3. Beauty of the third kind. The criteria of beauty are stimulus, excitement, novelty, complexity, but also creativity. It is beautiful to feel creative. Beauty does not report only to objects, but also to actions. It can be beautiful to discover new things, make art, write books, or express one’s own ideas. The beauty in those actions does not depend so much on whether the object produced is beautiful: the most important issue is that dealing with the object has been a stimulating experience.
4. Fundamental Aesthetics. This is the category which best corresponds to the notions of beauty as a sensory experience and sensation of pleasure. Our predilection for harmonious sounds, waterscapes, symmetrical faces or well-built bodies falls into this category. The main characteristic of the fundamental aesthetics theories is that objects do not carry any additional symbolic trait.

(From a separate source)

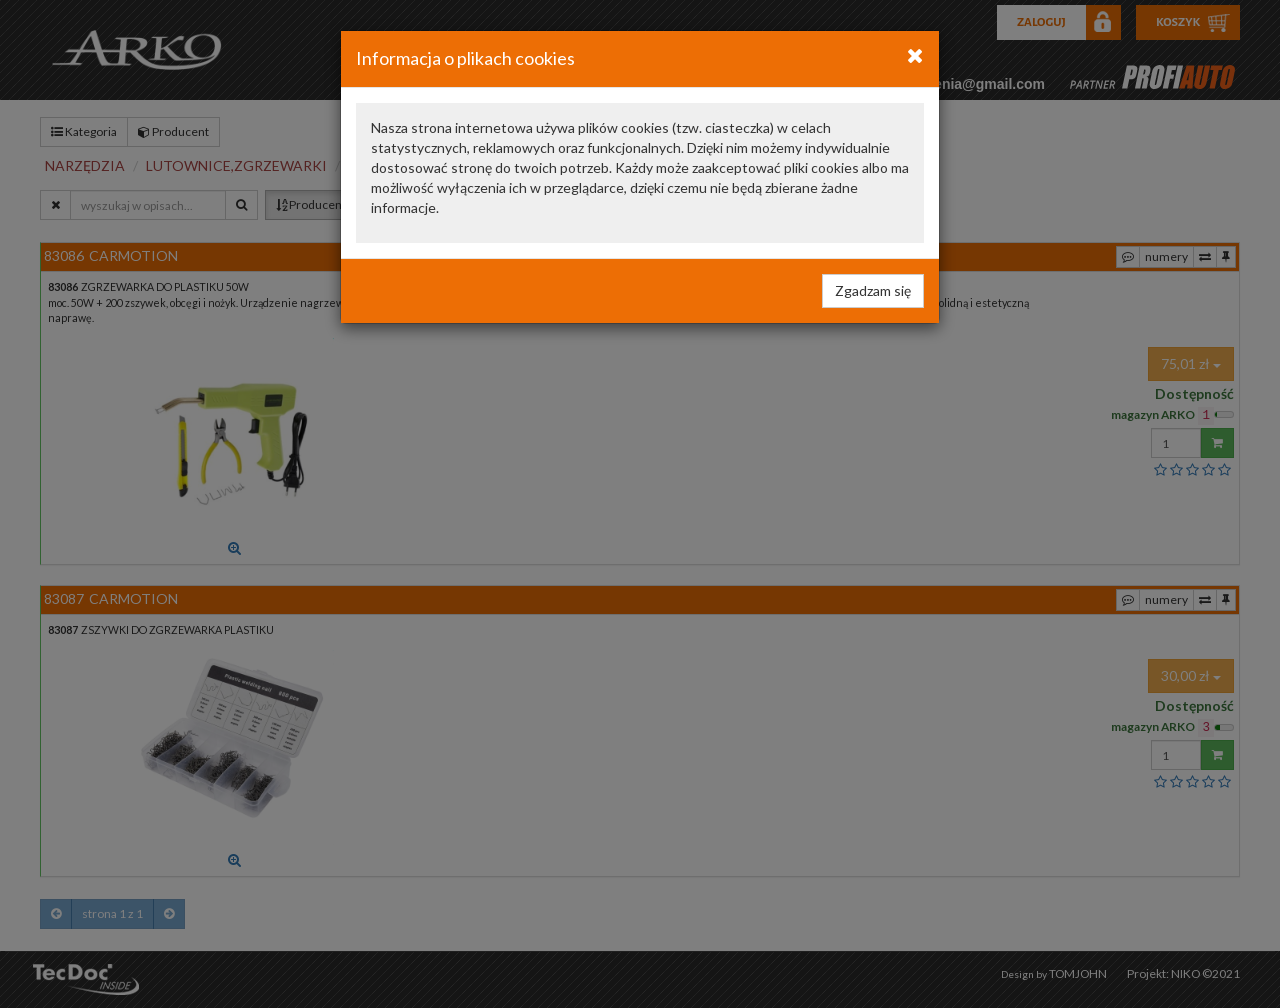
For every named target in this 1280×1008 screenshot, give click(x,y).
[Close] (915, 55)
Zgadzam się (873, 290)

A rose, in that respect, is simply a rose, not a sign of affection, or a romantic symbol, nor a metaphor of bloom and decay.
The four categories above help us describe aesthetic sensations in all their diversity and, at the same time they provide us with a terminology for values of beauty, they also leave room for individual preferences.
Such classification system of aesthetic values is also useful for all those dealing with knowledge production and distribution. Designers, artists, journalists, advertisers, education administrators or scientists can and should consider the fundamental aesthetic values, be it mindfully or intuitively.